A Call for Unity: Former President Petro Poroshenko arrived back in Kyiv on January 17th where a judge ruled that he cannot be detained while the prosecutor’s office investigates him for his alleged role in selling coal to non-state actors in 2014-2015. Poroshenko stressed the need for unity in the face of escalating tensions with Russia while also calling the charges politically motivated. He believes that current President Volodymyr Zelensky is behind the charges, and that they are a veiled attempt to undermine his remaining political influence.
Khalid Tour Heads to Kyiv
Big Name, Big Stage:American Pop Star Khalid is heading to Kyiv to perform at the Stereo Plaza, one of Ukraine's largest venues. He will be the biggest name to play at the venue in the last year. For a country full of kids and young adults obsessed with western pop stars, Khalid’s tour represents a chance to see the star-studded entertainer live.

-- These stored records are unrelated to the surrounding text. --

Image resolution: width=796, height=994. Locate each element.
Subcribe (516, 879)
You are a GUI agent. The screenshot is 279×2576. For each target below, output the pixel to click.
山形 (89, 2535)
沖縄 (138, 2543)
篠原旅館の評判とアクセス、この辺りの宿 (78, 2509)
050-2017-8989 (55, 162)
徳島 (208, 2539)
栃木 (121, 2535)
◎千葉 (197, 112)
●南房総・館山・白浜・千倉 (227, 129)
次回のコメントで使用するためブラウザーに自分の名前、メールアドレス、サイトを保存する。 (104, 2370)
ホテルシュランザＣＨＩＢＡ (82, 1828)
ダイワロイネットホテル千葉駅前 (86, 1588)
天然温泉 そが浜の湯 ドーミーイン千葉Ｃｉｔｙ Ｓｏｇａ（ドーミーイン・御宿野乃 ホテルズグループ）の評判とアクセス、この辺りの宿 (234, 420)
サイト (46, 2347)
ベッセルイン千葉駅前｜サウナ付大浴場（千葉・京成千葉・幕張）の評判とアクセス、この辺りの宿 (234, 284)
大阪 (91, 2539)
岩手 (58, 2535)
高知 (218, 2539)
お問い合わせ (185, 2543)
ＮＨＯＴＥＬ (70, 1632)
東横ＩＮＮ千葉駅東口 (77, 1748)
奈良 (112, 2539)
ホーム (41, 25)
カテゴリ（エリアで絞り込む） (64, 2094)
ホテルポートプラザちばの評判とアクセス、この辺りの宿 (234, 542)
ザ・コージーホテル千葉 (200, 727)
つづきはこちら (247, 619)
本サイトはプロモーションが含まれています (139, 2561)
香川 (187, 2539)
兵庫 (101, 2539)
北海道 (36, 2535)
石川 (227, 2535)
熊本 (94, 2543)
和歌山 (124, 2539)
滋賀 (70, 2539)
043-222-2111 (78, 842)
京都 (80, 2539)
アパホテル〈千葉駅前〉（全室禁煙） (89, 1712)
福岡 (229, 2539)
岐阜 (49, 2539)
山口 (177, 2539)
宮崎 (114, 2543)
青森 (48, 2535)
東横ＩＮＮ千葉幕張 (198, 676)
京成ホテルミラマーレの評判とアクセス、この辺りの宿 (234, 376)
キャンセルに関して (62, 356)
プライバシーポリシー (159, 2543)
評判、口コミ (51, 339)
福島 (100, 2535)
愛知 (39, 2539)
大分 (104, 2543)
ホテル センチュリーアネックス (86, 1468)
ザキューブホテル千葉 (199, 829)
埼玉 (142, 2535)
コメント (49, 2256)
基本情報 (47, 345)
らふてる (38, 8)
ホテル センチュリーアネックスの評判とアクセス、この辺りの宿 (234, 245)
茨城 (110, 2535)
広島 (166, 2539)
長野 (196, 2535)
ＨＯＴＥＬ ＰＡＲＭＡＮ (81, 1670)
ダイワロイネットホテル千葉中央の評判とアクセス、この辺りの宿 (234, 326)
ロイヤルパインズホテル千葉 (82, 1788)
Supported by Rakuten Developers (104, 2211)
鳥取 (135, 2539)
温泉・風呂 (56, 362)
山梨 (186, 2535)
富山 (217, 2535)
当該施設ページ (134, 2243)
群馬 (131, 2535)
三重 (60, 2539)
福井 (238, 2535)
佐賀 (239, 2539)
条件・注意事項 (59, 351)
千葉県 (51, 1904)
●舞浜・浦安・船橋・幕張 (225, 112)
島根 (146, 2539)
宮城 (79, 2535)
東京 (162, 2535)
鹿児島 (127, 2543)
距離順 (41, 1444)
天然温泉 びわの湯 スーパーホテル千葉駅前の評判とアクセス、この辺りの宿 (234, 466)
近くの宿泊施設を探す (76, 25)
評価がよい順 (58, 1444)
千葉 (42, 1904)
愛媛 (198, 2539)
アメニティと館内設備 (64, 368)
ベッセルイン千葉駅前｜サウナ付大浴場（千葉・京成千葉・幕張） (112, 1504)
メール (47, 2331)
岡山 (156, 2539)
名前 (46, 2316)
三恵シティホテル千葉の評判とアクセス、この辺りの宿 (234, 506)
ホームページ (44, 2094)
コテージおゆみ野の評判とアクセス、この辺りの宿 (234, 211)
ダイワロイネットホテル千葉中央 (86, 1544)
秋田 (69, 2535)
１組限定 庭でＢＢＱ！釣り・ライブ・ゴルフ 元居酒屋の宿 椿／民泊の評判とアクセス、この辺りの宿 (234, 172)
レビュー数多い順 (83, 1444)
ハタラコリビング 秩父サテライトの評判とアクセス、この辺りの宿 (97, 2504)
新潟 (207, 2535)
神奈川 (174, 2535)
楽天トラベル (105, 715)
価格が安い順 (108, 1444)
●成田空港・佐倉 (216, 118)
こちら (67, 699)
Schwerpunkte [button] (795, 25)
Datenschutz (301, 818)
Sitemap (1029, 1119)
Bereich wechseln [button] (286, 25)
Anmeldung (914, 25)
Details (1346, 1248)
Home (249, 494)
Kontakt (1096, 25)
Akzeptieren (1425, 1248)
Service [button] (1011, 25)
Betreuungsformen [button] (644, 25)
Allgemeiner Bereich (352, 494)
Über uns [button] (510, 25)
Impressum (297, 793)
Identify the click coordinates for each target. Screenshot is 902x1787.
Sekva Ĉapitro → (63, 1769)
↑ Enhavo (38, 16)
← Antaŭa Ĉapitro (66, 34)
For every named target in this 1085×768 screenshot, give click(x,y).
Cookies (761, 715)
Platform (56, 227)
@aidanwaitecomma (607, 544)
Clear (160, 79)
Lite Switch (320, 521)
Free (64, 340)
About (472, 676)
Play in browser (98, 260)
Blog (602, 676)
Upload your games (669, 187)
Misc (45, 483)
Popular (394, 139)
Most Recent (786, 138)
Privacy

Tix: For Ukrainians interested in going, tickets remain available, but the cheapest ticket is 899 Hryvnia or roughly $32. That is a steep price for a country where the average salary is under $500 a month.
Music Deprivation: Khalid will be quite a treat for pop fans in Kyiv, as the ultra-popular summer music festival Atlas has been cancelled the past two summers due to Covid concerns. The organizers hope to put on the festival in 2022, but Khalid will do for the meantime.
Azeri Alliances: On January 14th, President Zelensky of Ukraine and President Aliyev of Azerbaijan signed bilateral documents which will ramp up economic relations between the two countries. In particular, the document outlines that Azerbaijan will send more oil and natural gas to Ukraine while also building new refineries and storage facilities. This agreement is part of a recent trend to increase Ukraine’s bilateral economic relations with their friendly neighbors.
Your Weekly Dose of History
Ukraine’s First Stab at Independence: In January of 1918, the Central Rada of Ukraine declared itself a sovereign country and completely independent from any regime in St. Petersburg or Moscow. The Central Rada formed in April of 1917 in response to the February Revolution, which led to the abdication of Tsar Nicholas II. With German support, the Central Rada in Kyiv hoped to achieve sovereignty. However, the Bolshevik’s Red Army launched an attack on Kyiv shortly after their declaration of independence and the Central Rada had to flee the city. This back and forth defined the Central Rada’s power for the next several months until a German-led coup overthrew them.